At the individual level, all five hypotheses are supported by data. Pro-vaccination orientations against C19 tend to be stronger for those with vaccination-friendly attitudes (IPVO), with confidence in the relevant institutions for vaccination against C19, who have the experience of being vaccinated as an adult, against other diseases and reside especially in major cities in the EU Member States. The culture of vaccination in general (as measured by IPVO and prior experiences of vaccination as an adult) and the attitude of the interviewee on relevant institutions towards anti-C19 vaccination are by far more important than education on vaccination behaviour. Education per se, controlling for other factors, has no significant effect on vaccination orientation (see Table 2). This could be an indication that education has mostly an indirect effect on anti-C19 vaccination, through the medium of attitudes, perceptions and trust. Higher education, for example, favours more positive attitudes on vaccination against C19 (higher values of IPVO), and, implicitly or indirectly, more structured behaviours against C-119 vaccination.

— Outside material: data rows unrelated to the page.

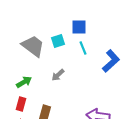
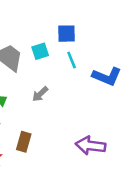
blue L-shape: (111, 61) -> (107, 76), turned 65

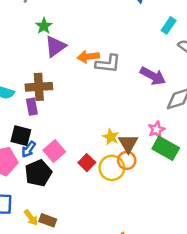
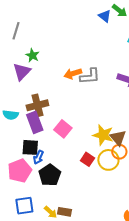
purple triangle: (55, 46) -> (22, 72), moved
purple rectangle: (32, 107) -> (35, 122), size x1.5
yellow star: (111, 137) -> (103, 135), size x1.5
pink square: (54, 151) -> (63, 129), moved

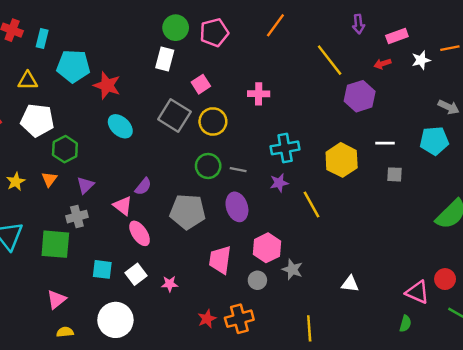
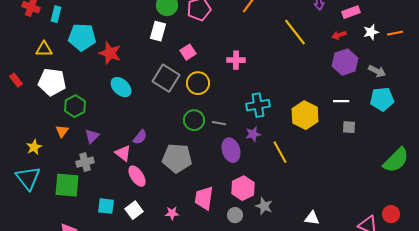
orange line: (450, 48) -> (395, 33), moved
purple hexagon: (360, 96) -> (345, 62), moved
gray arrow: (449, 107) -> (377, 71), moved
yellow star: (16, 182) -> (34, 147), moved
purple ellipse: (237, 207) -> (231, 150), moved
pink star: (170, 284) -> (172, 213), moved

The fact that the experience of vaccination, for whatever illnesses, favours significantly the belonging to the category of the already vaccinated and to those that are decided to be soon vaccinated is not only a confirmation of the fourth hypothesis. It has, also, a methodological relevance to the fact that the practice of past vaccination is part of a continuum as the same type of causal conditioning appears only for those that are decided to be vaccinated soon. No other categories on the measure of vaccination intention connect significantly to the predictor measuring the culture of vaccination.

At a more aggregated level, national contexts, in turn, bring significant differentiation in pro-vaccination guidelines. Germany, Ireland, and Belgium, for example, were, in mid-2021, the countries with the strongest orientation in favour of anti-C19 vaccination both in terms of the share of people already vaccinated and in terms of rapid vaccination intentions. The strongest nucleus of antivaccine against C19 was, also for mid-2021, in Greece, Bulgaria, Croatia, and the Czech Republic.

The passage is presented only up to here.